● **What you need to do**: None of the images should appear in your copy. Transcribe the data in full.

[Page-level text extractions]
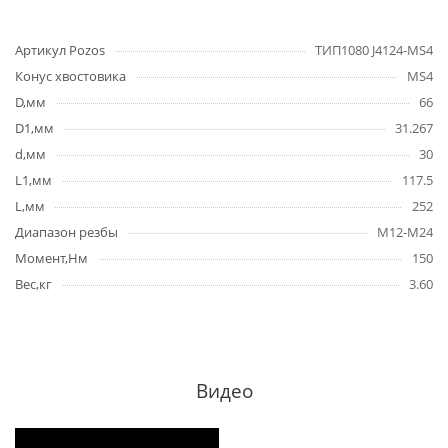
Артикул Pozos
ТИП1080 J4124-MS4
Конус хвостовика
MS4
D,мм
66
D1,мм
31.267
d,мм
30
L1,мм
117.5
L,мм
252
Диапазон резбы
M12-M24
Момент,Hм
150
Вес,кг
3.60
Видео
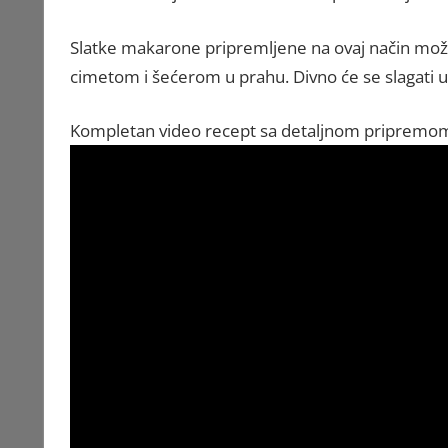
Slatke makarone pripremljene na ovaj način možete
cimetom i šećerom u prahu. Divno će se slagati uz 
Kompletan video recept sa detaljnom priprem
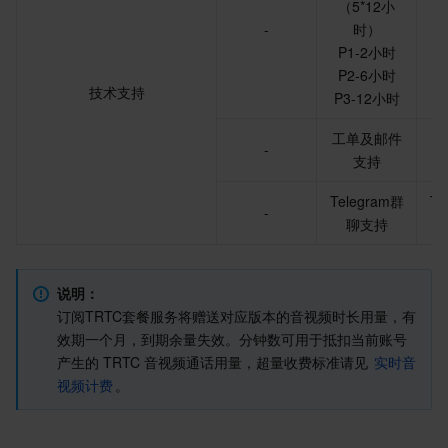
（5*12小
（
地域管理系统
云压测
控制台相关
-
时）
P1-2小时
P
P2-6小时
P
配额中心
费用中心
技术支持
P3-12小时
P
资源中心
认证信息
工单及邮件
工
-
支持
政策与规范
Telegram群
Te
-
聊支持
第三方
服务计划
说明：
订阅TRTC套餐服务将赠送对应版本的音视频时长用量，有
腾讯云培训认证
效期一个月，到期余量失效。分钟数可用于抵扣当前账号
产生的 TRTC 音视频通话用量，超量收费标准请见 
实时音
合作伙伴支持计划
视频计费
。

● **Your solution**:
Артикул Pozos
ТИП1080 J4124-MS4
Конус хвостовика
MS4
D,мм
66
D1,мм
31.267
d,мм
30
L1,мм
117.5
L,мм
252
Диапазон резбы
M12-M24
Момент,Hм
150
Вес,кг
3.60
Видео
Slatke makarone pripremljene na ovaj način možete
cimetom i šećerom u prahu. Divno će se slagati uz 
Kompletan video recept sa detaljnom priprem
（5*12小
（
地域管理系统
云压测
控制台相关
-
时）
P1-2小时
P
P2-6小时
P
配额中心
费用中心
技术支持
P3-12小时
P
资源中心
认证信息
工单及邮件
工
-
支持
政策与规范
Telegram群
Te
-
聊支持
第三方
服务计划
说明：
订阅TRTC套餐服务将赠送对应版本的音视频时长用量，有
腾讯云培训认证
效期一个月，到期余量失效。分钟数可用于抵扣当前账号
产生的 TRTC 音视频通话用量，超量收费标准请见 
实时音
合作伙伴支持计划
视频计费
。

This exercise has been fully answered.